Banning plastic bags breeds theft in California stores


California has long led the nation in plastic bag bans, so it only stands to reason that it might soon lead the nation in shoplifting as well. According to an article written by Beatriz Valenzuela, a journalist for the Long Beach (CA) Press Telegram, shop keepers and store owners have to watch shopper more closely now that plastic bags have been banned.

More shoppers are using cloth bags that they bring from home, which means these bags are not transparent as are plastic bags, and because they are not in-store plastic bags it's more difficult to tell just exactly what's in the bags that customers carry out. Cloth or non-woven bags are heavier as well, so it's difficult to tell whether there is anything in them, unlike plastic bags that are thinner and lighter weight, making it pretty obvious that there is something in the bag.

The author of the news item in the Press Telegram noted that "Long Beach was among the first cities" in California to pass a ban on plastics bags. And she also points out that shoplifting is the trend in other "bag ban" cities as well. It seems that in Seattle, which implemented a bag ban in the summer of 2012, "one of every five business owners surveyed by Seattle Public Utilities reported increased shoplifting due to the city's plastic bag ban," wrote Valenzuela.

Well, I have a whole list of "unintended consequences" about which I write from time-to-time.  Never are we able to solve one problem (or believe we are solving it) without raising two or three more problems in its place. It's a universal law.

I also have a theory that has been proven many times in my life: Nothing is all good. Nothing is all bad. Beware the person or group of people who rally against something, declaring that it is bad. Among all those things or situations we encounter that judge to be bad, are some very good things; some very good lessons or outcomes that we could have never predicted.

Likewise, amid all the things or situations in life that we believe to be completely good lies the opportunity for some bad consequences to arise.  

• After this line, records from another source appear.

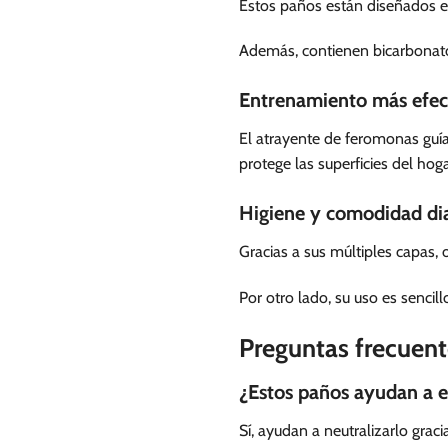
Estos paños están diseñados es
Además, contienen bicarbonato
Entrenamiento más efec
El atrayente de feromonas guía
protege las superficies del hoga
Higiene y comodidad dia
Gracias a sus múltiples capas,
Por otro lado, su uso es sencillo 
Preguntas frecuent
¿Estos paños ayudan a el
Sí, ayudan a neutralizarlo graci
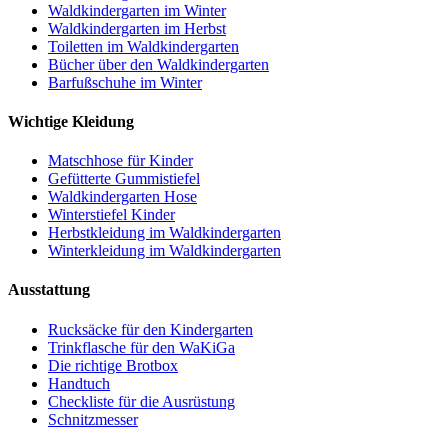
Waldkindergarten im Winter
Waldkindergarten im Herbst
Toiletten im Waldkindergarten
Bücher über den Waldkindergarten
Barfußschuhe im Winter
Wichtige Kleidung
Matschhose für Kinder
Gefütterte Gummistiefel
Waldkindergarten Hose
Winterstiefel Kinder
Herbstkleidung im Waldkindergarten
Winterkleidung im Waldkindergarten
Ausstattung
Rucksäcke für den Kindergarten
Trinkflasche für den WaKiGa
Die richtige Brotbox
Handtuch
Checkliste für die Ausrüstung
Schnitzmesser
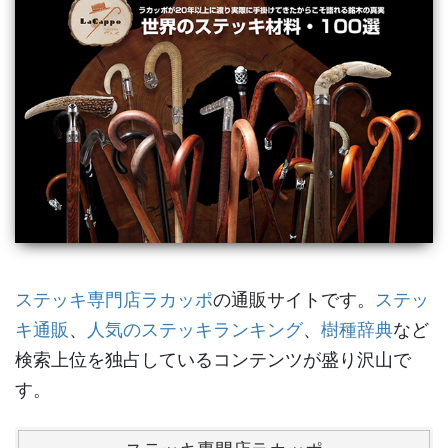
ステッキ専門店ラカッポ
の通販サイトです。
ステッ
キ通販
、
人気のステッキランキング
、
樹種辞典
など
検索上位を独占しているコンテンツが盛り沢山で
す。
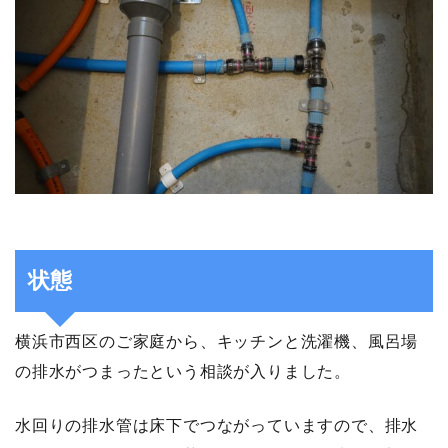
状態
横浜市西区のご家庭から、キッチンと洗濯機、風呂場
の排水がつまったという相談が入りました。
水回りの排水管は床下でつながっていますので、排水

Valenzuela noted that store owners in Long Beach have become aware of "the unintended consequences of plastic bag bans," of which shoplifting is just one of many, I might add!

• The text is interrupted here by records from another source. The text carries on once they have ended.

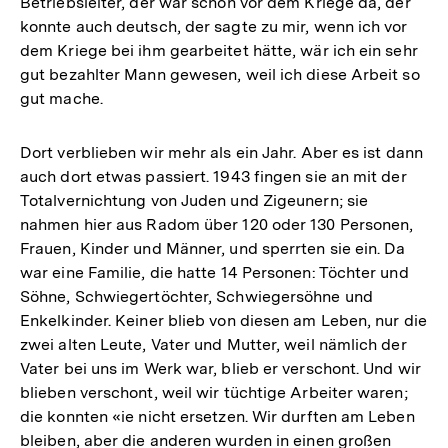
Betriebsleiter, der war schon vor dem Kriege da, der
konnte auch deutsch, der sagte zu mir, wenn ich vor
dem Kriege bei ihm gearbeitet hätte, wär ich ein sehr
gut bezahlter Mann gewesen, weil ich diese Arbeit so
gut mache.
Dort verblieben wir mehr als ein Jahr. Aber es ist dann
auch dort etwas passiert. 1943 fingen sie an mit der
Totalvernichtung von Juden und Zigeunern; sie
nahmen hier aus Radom über 120 oder 130 Personen,
Frauen, Kinder und Männer, und sperrten sie ein. Da
war eine Familie, die hatte 14 Personen: Töchter und
Söhne, Schwiegertöchter, Schwiegersöhne und
Enkelkinder. Keiner blieb von diesen am Leben, nur die
zwei alten Leute, Vater und Mutter, weil nämlich der
Vater bei uns im Werk war, blieb er verschont. Und wir
blieben verschont, weil wir tüchtige Arbeiter waren;
die konnten «ie nicht ersetzen. Wir durften am Leben
bleiben, aber die anderen wurden in einen großen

I do believe that most people are honest and wouldn't use the plastic bag ban to shoplift using their cloth or non-woven bags. But for those people who might be prone to shoplift, the plastic bag ban offers a great opportunity to make off with the goods without anyone noticing.

So next time you shop, beware of the cloth or non-woven-bag carrier. They just might be hiding something.

Slowly but surely, we will learn what SPI has been trying to teach the public for many years: Plastic is fantastic!